- Battle of Hungry Hill: Part of American Indian Wars and Rogue River Wars
| Date | October 31, 1855 |
| Location | near Wolf Creek, Oregon, United States |
| Result | Native American Victory |

Belligerents
- Rogue River Indians: United States
- Commanders and leaders: Chief George

Strength
- 200 Native Americans (including non-combatants): 100 US Army dragoons 200 Militia

Casualties and losses
- less than 20 killed or wounded: Army: 4 killed 7 wounded Militia: 7 killed 20 wounded

= Battle of Hungry Hill =

Largest battle of the Rogue River Wars, in the US

The Battle of Hungry Hill, also known as the Battle of Grave Creek Hills or Battle of Bloody Springs, was the largest battle of the Rogue River Wars.
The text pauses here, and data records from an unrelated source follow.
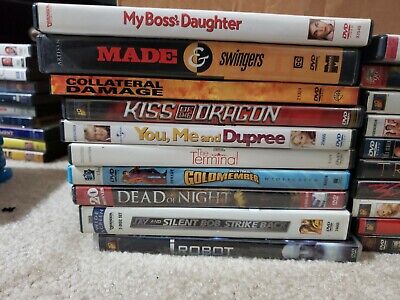 At what (x,y) coordinates should I click in order to perform the action: click on blue colored dvd case spines. Please return your answer as a coordinate pair (x, y). This screenshot has height=300, width=400. Looking at the image, I should click on (7, 100), (7, 122), (13, 133), (151, 242), (378, 147), (287, 175). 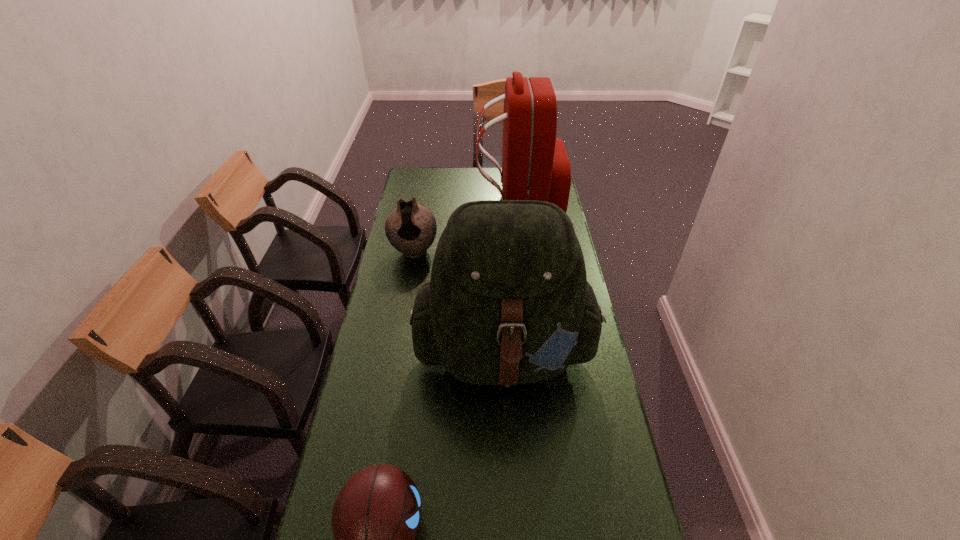 Find the location of a particular element. The height and width of the screenshot is (540, 960). object present at the left edge is located at coordinates (411, 229).

The height and width of the screenshot is (540, 960). Find the location of `object situated at the far right corner`. object situated at the far right corner is located at coordinates (535, 166).

In the image, there is a desktop. Identify the location of vacant space at the far edge. (460, 180).

The height and width of the screenshot is (540, 960). Find the location of `blank space at the left edge`. blank space at the left edge is located at coordinates (409, 323).

Locate an element on the screen. The height and width of the screenshot is (540, 960). vacant space at the right edge is located at coordinates (592, 366).

Where is `vacant space at the far left corner`? Image resolution: width=960 pixels, height=540 pixels. vacant space at the far left corner is located at coordinates (409, 186).

Select which object appears as the second closest to the farther backpack. Please provide its 2D coordinates. Your answer should be formatted as a tuple, i.e. [(x, y)], where the tuple contains the x and y coordinates of a point satisfying the conditions above.

[(508, 302)]

Locate which object is the closest to the basketball. Please provide its 2D coordinates. Your answer should be formatted as a tuple, i.e. [(x, y)], where the tuple contains the x and y coordinates of a point satisfying the conditions above.

[(508, 302)]

Locate an element on the screen. This screenshot has height=540, width=960. vacant point that satisfies the following two spatial constraints: 1. on the strap side of the farther backpack; 2. from the spout of the second farthest object is located at coordinates (524, 252).

Find the location of `free space in the image that satisfies the following two spatial constraints: 1. on the strap side of the farthest object; 2. from the spout of the pottery`. free space in the image that satisfies the following two spatial constraints: 1. on the strap side of the farthest object; 2. from the spout of the pottery is located at coordinates (524, 252). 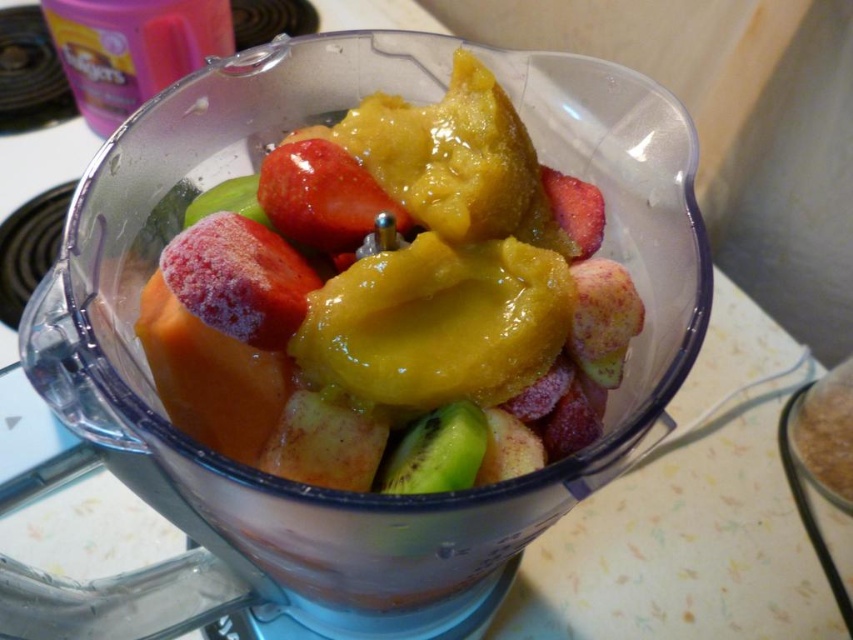 Question: Estimate the real-world distances between objects in this image. Which object is farther from the green matte kiwi at center?

Choices:
 (A) shiny red strawberry at center
 (B) glossy plastic blender at center

Answer: (A)

Question: Is the position of shiny red strawberry at center less distant than that of green matte kiwi at center?

Choices:
 (A) no
 (B) yes

Answer: (A)

Question: Which object appears farthest from the camera in this image?

Choices:
 (A) shiny red strawberry at center
 (B) glossy plastic blender at center
 (C) green matte kiwi at center

Answer: (A)

Question: Can you confirm if glossy plastic blender at center is positioned to the left of green matte kiwi at center?

Choices:
 (A) no
 (B) yes

Answer: (B)

Question: Which of these objects is positioned farthest from the green matte kiwi at center?

Choices:
 (A) shiny red strawberry at center
 (B) glossy plastic blender at center

Answer: (A)

Question: Can you confirm if shiny red strawberry at center is bigger than green matte kiwi at center?

Choices:
 (A) no
 (B) yes

Answer: (B)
It occurred on October 31, 1855. The Native Americans (men, women and children) were camped on the top of a hill, with the soldiers located across a narrow ravine about 1,500 feet deep. Two hundred of the Native Americans were in the mountains southwest of present-day Roseburg armed with muzzleloaders, bows, and arrows and managed to hold off a group of "more than 300 ... dragoons, militiamen and volunteers".

== Battle ==

The U.S. troops had planned a surprise attack, but their position was given away by a warming fire. Seeing that they had been discovered, the soldiers attempted to charge down the ravine and up the other side, but were thwarted, as the Native Americans had good cover in the high ground, and many proved to be good marksmen. "U.S. troops and militiamen retreated out of the mountains ... As many as 36 were dead, missing or severely wounded. Native casualties numbered fewer than 20."

== Location ==

In 2012, the location of the Battle of Hungry Hill was discovered by archeologists from Southern Oregon University's Laboratory of Anthropology. Mark Tveskov, who discovered the site using metal detectors, states that although this battle involving 500 people was a "major defeat" for U.S. troops, it is not well known. He attributes this in part to "the disappointment and blame among militiamen and Army regulars over the defeat. Back then, Oregon telegraph cables were in their infancy, and photographers who would document the Civil War several years later were not on hand. If Hungry Hill had happened after the Civil War, it would have been front-page news in the New York Times."